18. yüzyıl sonlarında başlayan sanayileşme süreci sömürgeci ülke üreticilerinin Afrika’dan Asya’ya uzanan bir ticari ağ kurmalarını gerektirdi. Bu ticari network 1830’lardan itibaren endüstriyel kapitalizmi ve globalleşmeyi doğurdu. Global ticaret I. ve II. Dünya Savaşlarında sekteye uğrasa da savaşlardan sonra daha da hızlanarak devam etti. Globalleşme 1980’lere dek sanayileşmiş ülkelere yaradı. Öyle ki 1970’te dünyadaki sanayi üretiminin %92’si çoğunluğu Kuzey Amerika ve Avrupa’da bulunan gelişmiş ülkelerde yapılıyordu. Gelişmekte olan ülkeler ise bu sanayileşmiş ülkelere ham madde sağlama vazifesi görüyordu.
1980’lerden itibaren bu tablo değişti. Ucuz ve güvenilir nakliye ve gelişen telekomünikasyon imkanları ile beraber, dizaynı gelişmiş ülkelerde yapılan malların üretimi işçilik maliyetleri düşük olan ülkelere kaydı. Artık bir ürün Amerika’da dizayn edilir, Çin’de parçaları üretilir ve Meksika’da monte edilir hale geldi. Çin, Tayvan, Pakistan, Bangladeş ve Hindistan gibi Asya ülkeleri elektronik ve tekstil gibi çok tüketilen endüstri kalemlerinde üretim merkezleri haline geldiler. Türkiye başlarda tekstil üretiminde liderken Uzakdoğunun düşük işçilik maliyetlerine karşı rekabetçi kalamadı.

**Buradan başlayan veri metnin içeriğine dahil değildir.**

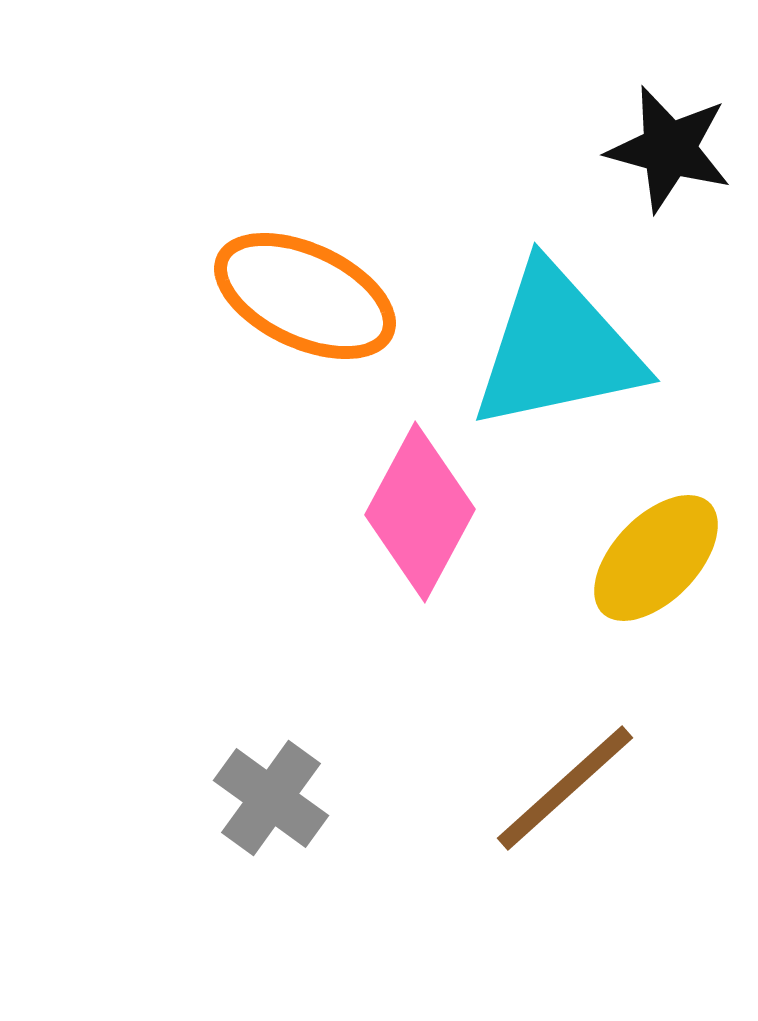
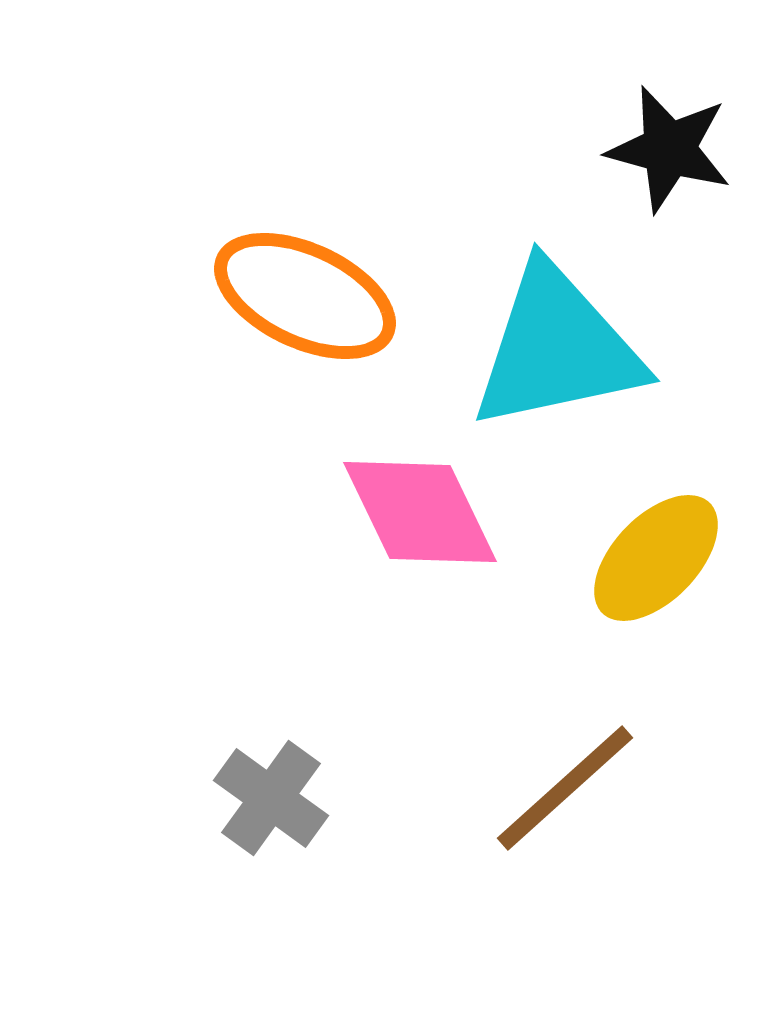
pink diamond: rotated 54 degrees counterclockwise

Bu süreçte tüketici eğilimleri de değişti. Birçok ülkede gelir seviyeleri yükselirken emtia fiyatları düştü. Örneğin 1980’lerde Amerika’da bir çadır 500$’a satılırken bu fiyat, artık Çin’de üretim yapıldığı için 150$’a kadar düştü. İnsanların gelirleriyle daha fazla şey satın alma imkanları oldu. Daha çok kıyafet satın almaya, daha sık mobilya değiştirmeye başladık. Mesela Türkiye’de 1980’lerden önce araç sahibi olmak zenginlik göstergesi sayılırken 2000’lerde artık bir ihtiyaç olarak görülür oldu. Nitekim 1980’lerden önce yapılan çoğu apartmanın müstakil otoparkı yoktur.

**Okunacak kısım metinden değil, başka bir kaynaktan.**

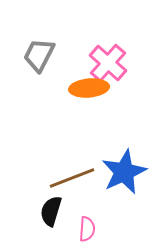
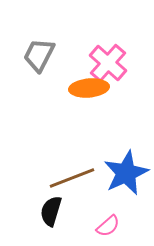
blue star: moved 2 px right, 1 px down
pink semicircle: moved 21 px right, 3 px up; rotated 45 degrees clockwise
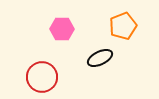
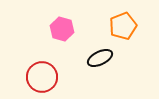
pink hexagon: rotated 15 degrees clockwise
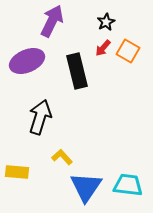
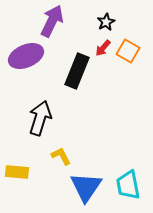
purple ellipse: moved 1 px left, 5 px up
black rectangle: rotated 36 degrees clockwise
black arrow: moved 1 px down
yellow L-shape: moved 1 px left, 1 px up; rotated 15 degrees clockwise
cyan trapezoid: rotated 108 degrees counterclockwise
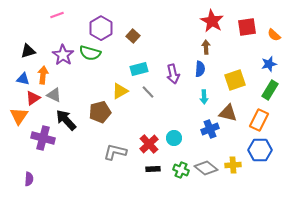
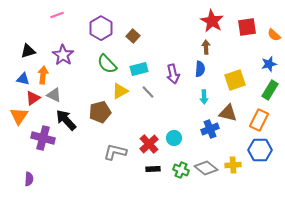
green semicircle: moved 17 px right, 11 px down; rotated 30 degrees clockwise
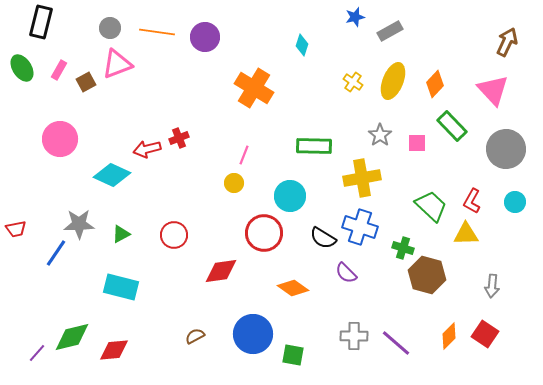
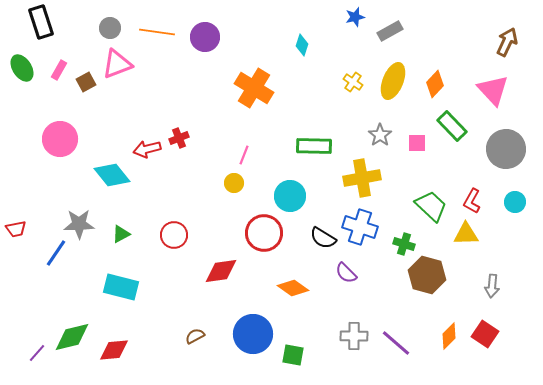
black rectangle at (41, 22): rotated 32 degrees counterclockwise
cyan diamond at (112, 175): rotated 27 degrees clockwise
green cross at (403, 248): moved 1 px right, 4 px up
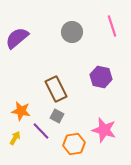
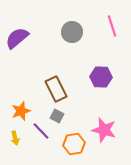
purple hexagon: rotated 10 degrees counterclockwise
orange star: rotated 30 degrees counterclockwise
yellow arrow: rotated 136 degrees clockwise
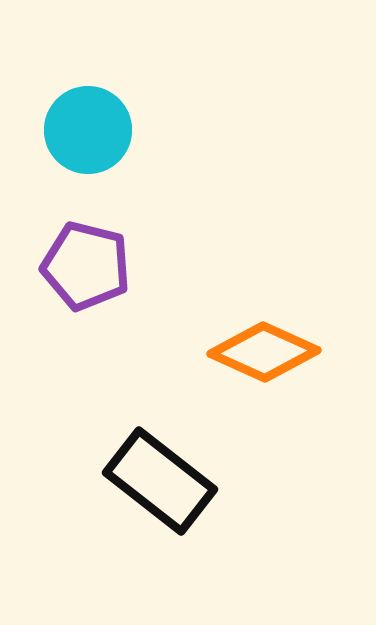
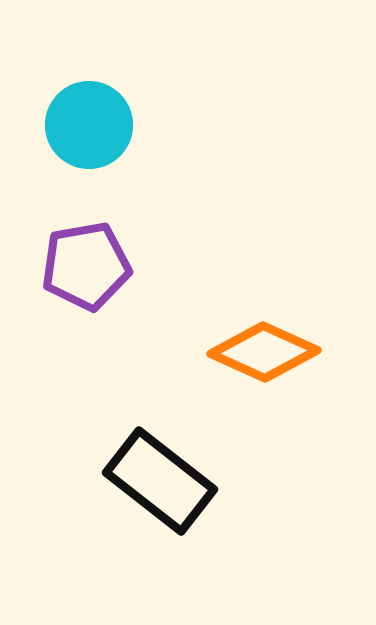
cyan circle: moved 1 px right, 5 px up
purple pentagon: rotated 24 degrees counterclockwise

2008 yılında yaşanan küresel finans krizi tavan yapmış olan uluslararası yatırım ve emtia ticaretinin sonu ve yeni bir trendin başlangıcı oldu. Bu yeni trend tüketicilerin ve şirketlerin artık mal yerine hizmet satın alma tercihine yönelmesi oldu. Bu dönüşün sebepleri şöyle sıralanabilir:
- Yaşlanan Nüfus: 1980 yılı itibariyle yeryüzünde yaşayan tüm insanların ortalama yaşı 22 iken bugün 31 oldu ve yükselmeye de devam ediyor. Rusya, Çin ve A.B.D.’de ortalama yaş 40’a yakın. Türkiye’de ise 33. İnsanlar yaşlandıkça gelirleriyle yeni mobilya veya kıyafet almak yerine daha çok tatile çıkmayı ve daha sık restorana gitmeyi tercih ediyor. Yaşlı oldukları için de daha çok hastane faturası ödüyorlar.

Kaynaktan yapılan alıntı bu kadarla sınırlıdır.